Dr John Ford

Honorary Visiting Fellow at Department of Public Health and Primary Care, University of Cambridge

Share

Honorary Visiting Fellow, Department of Public Health and Primary Care, University of Cambridge

Senior Clinical Lecturer in Health Equity, Queen Mary University London

Honorary Public Health Consultant, NHS England

John is an Honorary Visiting Fellow in the Department of Public Health and Primary Care at the University of Cambridge, a Senior Clinical Lecturer in Health Equity at Queen Mary University London and an Honorary Public Health Consultant at NHS England. He believes that through our joint efforts we can build fair, inclusive and equitable societies. He works at the interface between research and practice to promote social justice and address health inequalities.

John’s main research interest is interventions and policies that seek to promote health equity and reduce health inequalities. He has range of interests relating to equitable health, including so called “intervention-generated inequalities” in health care settings, local system-level interventions to address inequalities, health care workforce inequalities, national policies and strategies to address inequalities and how primary care can address health and health care inequalities.

His PhD looked at how disadvantaged older people from rural areas access primary care using realist methods, structural equation modelling and a randomised feasibility trial. Other research projects include: an analysis of the Global Burden of Disease, which has been published in the Lancet, and a feasibility trial of goal setting in primary care for patients with multi-morbidity. While working in Cambridgeshire and Peterborough Clinical Commissioning Group he led the development of a health inequalities strategy which can be found here.

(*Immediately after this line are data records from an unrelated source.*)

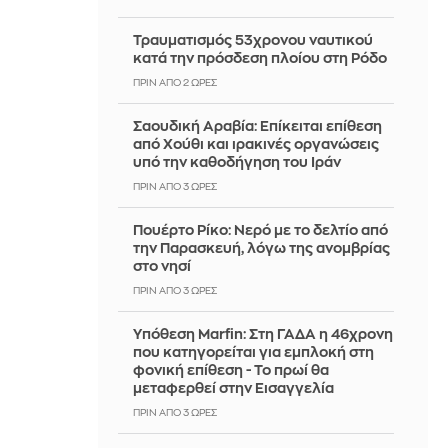
Τραυματισμός 53χρονου ναυτικού
κατά την πρόσδεση πλοίου στη Ρόδο
ΠΡΙΝ ΑΠΌ 2 ΏΡΕΣ
Σαουδική Αραβία: Επίκειται επίθεση
από Χούθι και ιρακινές οργανώσεις
υπό την καθοδήγηση του Ιράν
ΠΡΙΝ ΑΠΌ 3 ΏΡΕΣ
Πουέρτο Ρίκο: Νερό με το δελτίο από
την Παρασκευή, λόγω της ανομβρίας
στο νησί
ΠΡΙΝ ΑΠΌ 3 ΏΡΕΣ
Υπόθεση Marfin: Στη ΓΑΔΑ η 46χρονη
που κατηγορείται για εμπλοκή στη
φονική επίθεση - Το πρωί θα
μεταφερθεί στην Εισαγγελία
ΠΡΙΝ ΑΠΌ 3 ΏΡΕΣ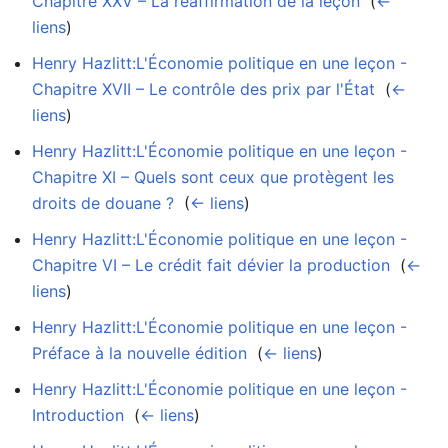
Chapitre XXV – La réaffirmation de la leçon
‎
(
←
liens
)
Henry Hazlitt:L'Économie politique en une leçon -
Chapitre XVII – Le contrôle des prix par l'État
‎
(
←
liens
)
Henry Hazlitt:L'Économie politique en une leçon -
Chapitre XI – Quels sont ceux que protègent les
droits de douane ?
‎
(
← liens
)
Henry Hazlitt:L'Économie politique en une leçon -
Chapitre VI – Le crédit fait dévier la production
‎
(
←
liens
)
Henry Hazlitt:L'Économie politique en une leçon -
Préface à la nouvelle édition
‎
(
← liens
)
Henry Hazlitt:L'Économie politique en une leçon -
Introduction
‎
(
← liens
)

John’s medical school training was at the University of Aberdeen, graduating in 2007. Following this he completed his foundation medical training in hospitals in the north east of Scotland. John then spent a year in Auckland, NZ, working as a junior doctor in medicine for the elderly and surgery. On returning to the UK, he worked in the Evidence Review Group at the University of Aberdeen appraising the clinical and cost effectiveness of new medications for NICE. During this period, John spent three months at the Liverpool School of Topical Medicine undertaking the Diploma of Tropical Medicine and Hygiene. He also attained a distinction for his Master’s degree in public health and also won Division and College prizes for his thesis looking at vitamin D supplementation and heart disease.c

In 2012, John began an Academic Clinical Fellowship in Public Health at the University of East Anglia and Norfolk County Council. He was successful in applying for a NIHR Doctoral Research Fellowship looking at how disadvantaged older people access primary care. His research informed an NHS toolkit and animation about improving access to primary care for vulnerable groups and based on this he won two prizes for research impact.